# Hanger Makeover



## Vic Balshaw (Jun 8, 2014)

Over the last couple of month I've done a bit of shuffling about in the hanger. I decided that my completed models on the shelves were looking somewhat tatty, needing a cleanup, some minor repairs and better protection. 

The upshot is that I now have glass display cabinets a new storage bench and as some of you will comment, a very tidy hobby room. All I've got to do now is get back in there and start building.

Reactions: Like Like:
1 | Like List reactions


----------



## Lucky13 (Jun 9, 2014)

Too tidy!  















(Looking good though)


----------



## GrauGeist (Jun 9, 2014)

Very nice!!


----------



## Capt. Vick (Jun 9, 2014)

Very VERY nice Vic! Congrats!


----------



## rochie (Jun 9, 2014)

Well done Vic, time to start building again ?


----------



## N4521U (Jun 9, 2014)

Your hangAr is shaping up real nice Vic.
But do you have as much shelf space as before??????


----------



## Wildcat (Jun 9, 2014)

Very cool Vic, and nice collection too!


----------



## Wurger (Jun 9, 2014)

I echo the post above.


----------



## Wayne Little (Jun 9, 2014)

Top stuff Vic!


----------



## vikingBerserker (Jun 11, 2014)

Sweet!


----------



## T Bolt (Jun 12, 2014)

Very nice Vic. I love my cabinet with glass doors. Had it a year and the models in it are still dust free.


----------



## YakFlyer (Jul 8, 2014)

Very impressive stuff there mate. Liking the variety too. Those glass shelves are great, you can see all the detail. Tell me that stack of kits are not unmade...


----------



## Gnomey (Jul 8, 2014)

Good work Vic, looks great but far too tidy!


----------



## Maglar (Jul 8, 2014)

I saw a tank kit at the bottom of that stash.. A perfect candidate for a sacrifice to the model gods if you ask me. 
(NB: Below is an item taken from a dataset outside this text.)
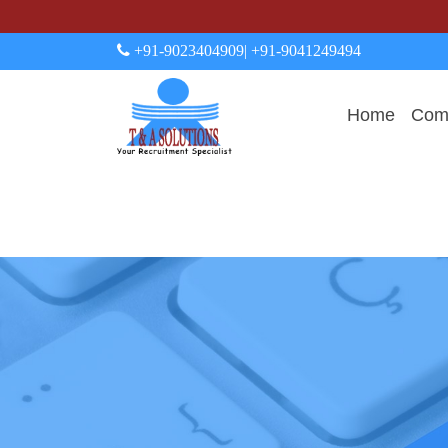
+91-9023404909
| +91-9041249494
Home
Comp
I like the glass display and name tags, nice collection!


----------



## Njaco (Jul 8, 2014)

Where did you get those cases?? Mine has glass doors but is wood framed. Yours look beautiful and allows the gazer to see the models. awesome!


----------



## Crimea_River (Jul 8, 2014)

Gnomey said:


> Good work Vic, looks great but far too tidy!



I give it 3 days.....

I do like those cabinets Vic and, like Chris. am curious where you got them.


----------



## Rogi (Jul 9, 2014)

+1 would love to buy those cabinets too 

If they are your custom work, put me down for an order  with this order you may start a highly successful company, Vikea (heheh see what I did here )  specializing in excellent cabinetry and easy to understand instructions vs what we have now, the complete opposite of these other companies !  !


----------



## Vic Balshaw (Jul 9, 2014)

Damn me guys, I've been so tied up with getting back into modelling that I have completely ignored this thread. I do apologise and many, many thanks for all you're kind words



N4521U said:


> Your hangAr is shaping up real nice Vic.
> But do you have as much shelf space as before??????
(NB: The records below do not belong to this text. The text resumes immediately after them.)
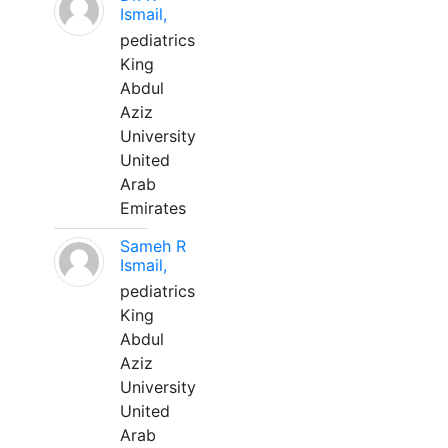
Ismail,
pediatrics
King
Abdul
Aziz
University
United
Arab
Emirates
Sameh R
Ismail,
pediatrics
King
Abdul
Aziz
University
United
Arab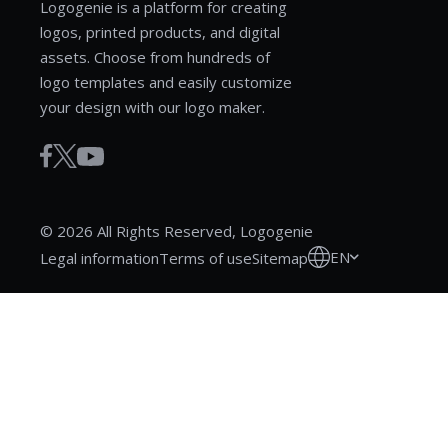
Logogenie is a platform for creating
logos, printed products, and digital
assets. Choose from hundreds of
logo templates and easily customize
your design with our logo maker.
© 2026 All Rights Reserved, Logogenie
EN
Legal information
Terms of use
Sitemap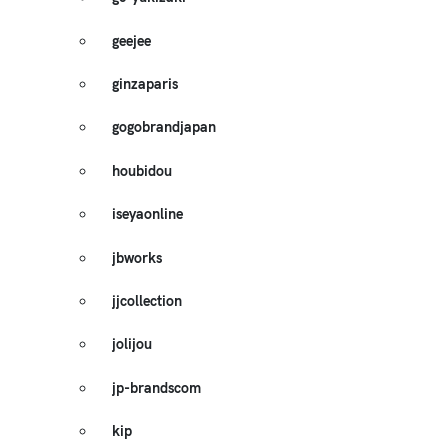
geejee
ginzaparis
gogobrandjapan
houbidou
iseyaonline
jbworks
jjcollection
jolijou
jp-brandscom
kip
Bill, by my reckoning and some very strategic placing I should be able to get all the completed kits into these cabinets with the big boys on top. That assuming the stash remains static, but I confess to having added a 1/350 USS Indianapolis and a 1/32 A-7E Corsair II to the since then.



YakFlyer said:


> Very impressive stuff there mate. Liking the variety too. Those glass shelves are great, you can see all the detail. Tell me that stack of kits are not unmade...



That’s just about half the stack, the real big boys are stuck in the wardrobe or under furniture.



Maglar said:


> I saw a tank kit at the bottom of that stash.. A perfect candidate for a sacrifice to the model gods if you ask me.
> I like the glass display and name tags, nice collection!
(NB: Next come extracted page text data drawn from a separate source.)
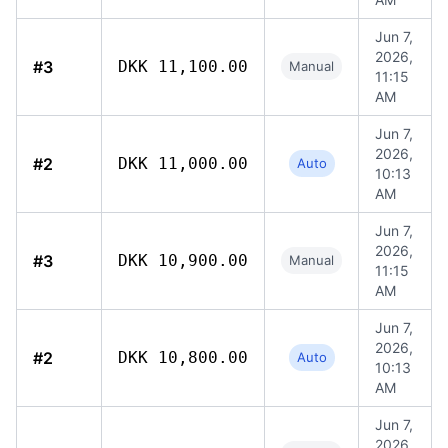
Jun 7,
2026,
#3
DKK 11,100.00
Manual
11:15
AM
Jun 7,
2026,
#2
DKK 11,000.00
Auto
10:13
AM
Jun 7,
2026,
#3
DKK 10,900.00
Manual
11:15
AM
Jun 7,
2026,
#2
DKK 10,800.00
Auto
10:13
AM
Jun 7,
2026,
You caught me out Cory………But then again, one doesn’t want to become totally typecast………………….



Njaco said:


> Where did you get those cases?? Mine has glass doors but is wood framed. Yours look beautiful and allows the gazer to see the models. awesome!





Crimea_River said:


> I give it 3 days.....
> 
> I do like those cabinets Vic and, like Chris. am curious where you got them.





Rogi said:


> +1 would love to buy those cabinets too
> 
> If they are your custom work, put me down for an order  with this order you may start a highly successful company, Vikea (heheh see what I did here )  specializing in excellent cabinetry and easy to understand instructions vs what we have now, the complete opposite of these other companies !  !



Chris, Andy, Igor.
There not cheap boys but I picked them up through a shop supply outlet and got them to chuck in (at a cost of course) a couple of extra shelves for each cabinet. Anyway, to give you an idea, here is the link:

http://www.shopbasics.com.au/shop1226lprodbyname.html#top
http://www.shopbasics.com.au/shop640lprodbyname.html#top


----------



## Capt. Vick (Jul 9, 2014)

I was just thinking Vic, that those glass cabinets probably cost you a pretty penny! They look fantastic!


----------



## evangilder (Jul 9, 2014)

Very nice! It looks like your own personal aviation museum! 8)


----------



## Airframes (Jul 9, 2014)

Great stuff Vic.
I've finally got the cabinets I needed too. A couple of large, light oak, glass door bookcases, with deep shelves and internal lighting, and some all-glass, tall narrow cabinets, all picked up cheap - very cheap - from a disposal company and ex-store display. So I now have plenty of display space, but no room in the house for anything else!


----------



## Wurger (Jul 9, 2014)

I have known you came from Vulcan, Vic.  Fantastic view.


----------



## fubar57 (Jul 9, 2014)

Wow, talk about a dyslexic moment, when I'd first seen the thread title, I read "Hangover Maker" and was looking for a great drink recipe. Anyhoo...very nice set-up you have Vic.

Geo


----------



## Lucky13 (Jul 13, 2014)

I'm not gonna say a single word, because if I do, you'll all sing in unison _you've got to build and finish something, to need these things_, so I'll be just sitting here and be quiet, very quiet, with my friends Morgan and Jerry, who sympathise with and understand me, like _real_ friends do....


----------